14. The method of claim 13,
The compensator sets a time point at which the correction section starts as a key frame, and applies the camera work based on the genre of the sound source included in the image and the motion size of the detected object based on the set key frame In, content providing server.

3. The method of claim 2,
When the sound source information is received from the user terminal, the genre of the sound source is analyzed based on the received sound source information, and a recommended avatar from among a plurality of avatars is selected and provided based on the analyzed genre of the sound source.
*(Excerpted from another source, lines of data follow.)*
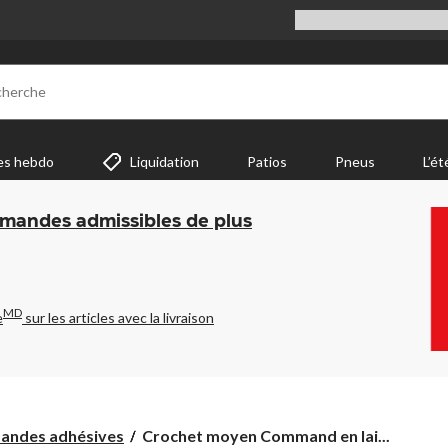
cherche
es hebdo
Liquidation
Patios
Pneus
L’ét
mmandes admissibles de plus
MD
e
sur les articles avec la livraison
Crochet
andes adhésives
Crochet moyen Command en lai...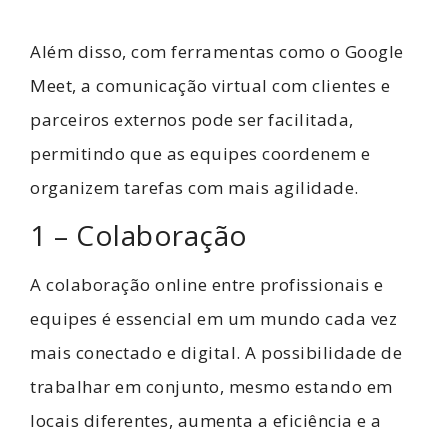
Além disso, com ferramentas como o Google
Meet, a comunicação virtual com clientes e
parceiros externos pode ser facilitada,
permitindo que as equipes coordenem e
organizem tarefas com mais agilidade.
1 – Colaboração
A colaboração online entre profissionais e
equipes é essencial em um mundo cada vez
mais conectado e digital. A possibilidade de
trabalhar em conjunto, mesmo estando em
locais diferentes, aumenta a eficiência e a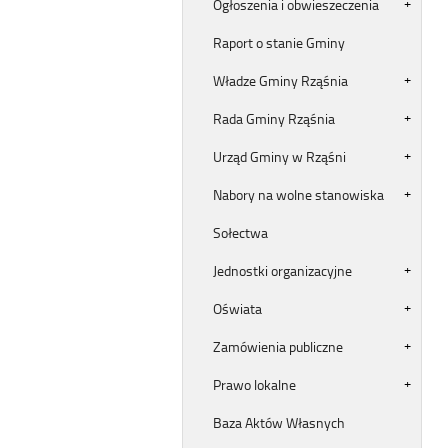
Ogłoszenia i obwieszeczenia
Raport o stanie Gminy
Władze Gminy Rząśnia
Rada Gminy Rząśnia
Urząd Gminy w Rząśni
Nabory na wolne stanowiska
Sołectwa
Jednostki organizacyjne
Oświata
Zamówienia publiczne
Prawo lokalne
Baza Aktów Własnych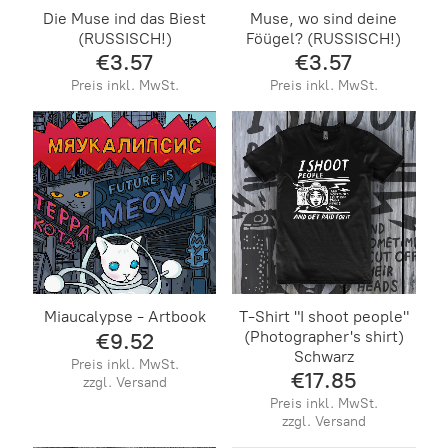
Die Muse ind das Biest
Muse, wo sind deine
(RUSSISCH!)
Föügel? (RUSSISCH!)
€3.57
€3.57
Preis inkl. MwSt.
Preis inkl. MwSt.
Miaucalypse - Artbook
T-Shirt "I shoot people"
(Photographer's shirt)
€9.52
Schwarz
Preis inkl. MwSt.
€17.85
zzgl. Versand
Preis inkl. MwSt.
zzgl. Versand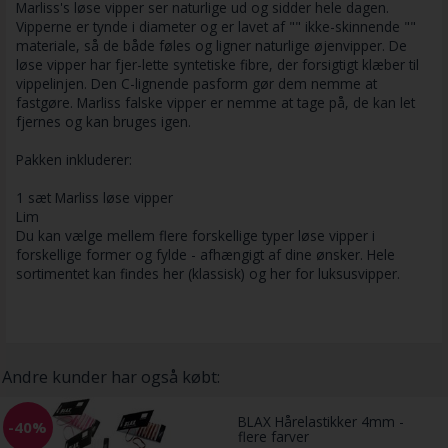
Marliss's løse vipper ser naturlige ud og sidder hele dagen.
Vipperne er tynde i diameter og er lavet af "" ikke-skinnende ""
materiale, så de både føles og ligner naturlige øjenvipper. De
løse vipper har fjer-lette syntetiske fibre, der forsigtigt klæber til
vippelinjen. Den C-lignende pasform gør dem nemme at
fastgøre. Marliss falske vipper er nemme at tage på, de kan let
fjernes og kan bruges igen.
Pakken inkluderer:
1 sæt Marliss løse vipper
Lim
Du kan vælge mellem flere forskellige typer løse vipper i
forskellige former og fylde - afhængigt af dine ønsker. Hele
sortimentet kan findes her (klassisk) og her for luksusvipper.
Andre kunder har også købt:
BLAX Hårelastikker 4mm -
-40%
flere farver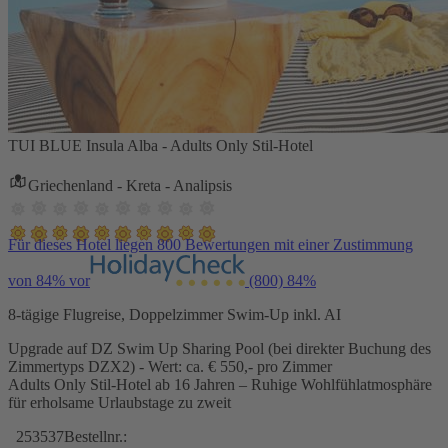
TUI BLUE Insula Alba - Adults Only Stil-Hotel
Griechenland - Kreta - Analipsis
Für dieses Hotel liegen 800 Bewertungen mit einer Zustimmung
von 84% vor
(800)
84%
8-tägige Flugreise, Doppelzimmer Swim-Up inkl. AI
Upgrade auf DZ Swim Up Sharing Pool (bei direkter Buchung des
Zimmertyps DZX2) - Wert: ca. € 550,- pro Zimmer
Adults Only Stil-Hotel ab 16 Jahren – Ruhige Wohlfühlatmosphäre
für erholsame Urlaubstage zu zweit
253537
Bestellnr.: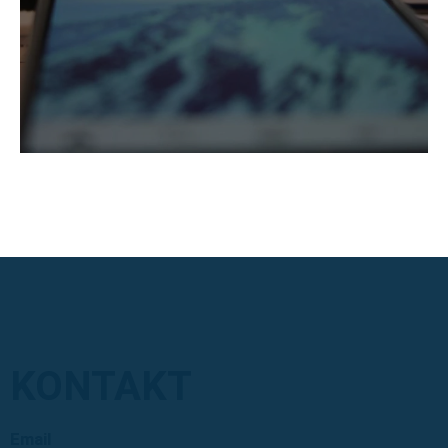
KONTAKT
Email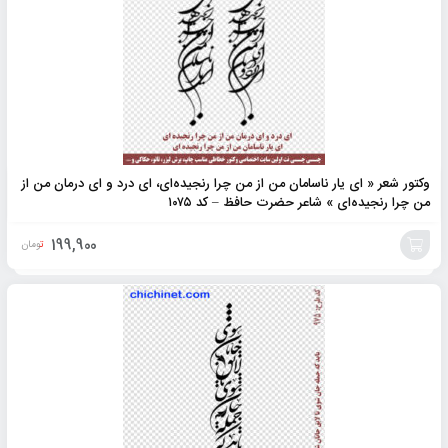
وکتور شعر « ای یار ناسامان من از من چرا رنجیده‌ای، ای درد و ای درمان من از
من چرا رنجیده‌ای » شاعر حضرت حافظ – کد ۱۰۷۵
199,900
تومان
افزودن
به
سبد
A content providing server further comprising a recommended avatar providing unit.

A user terminal providing avatar content based on motion data of an object, the user terminal comprising:
a photographing unit for obtaining an image of photographing an object;
a transmission unit for transmitting the image of the object and metadata necessary for generating the avatar content to a content providing server;
a receiver configured to receive the avatar content generated based on the image and the metadata from the content providing server; and
Comprising a display unit for displaying the received avatar content,
the image is analyzed based on the metadata,
Motion data of the object is extracted from each frame of the image based on the analyzed image,
Whether or not at least a portion of the motion data is missing is analyzed for each frame based on the extracted motion data,
At least a portion of the missing motion data is supplemented for a frame in which at least a portion of the motion data is missing based on motion data of another frame or a replacement animation;
The avatar content is generated by retargeting the extracted motion data to the avatar.

17. The method of claim 16,
The user terminal further comprising an editing unit for editing the received avatar content using an authoring tool.

18. The method of claim 17,
The editing unit adjusts the viewpoint of the camera work with respect to the avatar content, applies additional animation effects to the avatar, adjusts the sync of the sound source to the avatar content, applies and changes stage effects, applies special effects to the avatar, screen Editing at least one of applying and changing the filter, the user terminal.

17. The method of claim 16,
Further comprising an input unit for receiving sound source information to be included in the image,
The transmitter transmits the input sound source information to the content providing server,
The receiving unit receives the recommended avatar selected based on the sound source information from the content providing server, the user terminal.

A server that provides avatar content based on motion data of an object, the server comprising:
receiving an image obtained by photographing an object and metadata necessary for generating the avatar content from a user terminal;
analyzing the image based on the received metadata;
extracting motion data of the object from each frame of the image based on the analyzed image;
analyzing whether at least a portion of the motion data is omitted for each frame based on the extracted motion data;
compensating for a frame in which at least a portion of the motion data is missing based on motion data of another frame or replacement animation; and
generating the avatar content by retargeting the extracted motion data to an avatar
Including, a content providing method.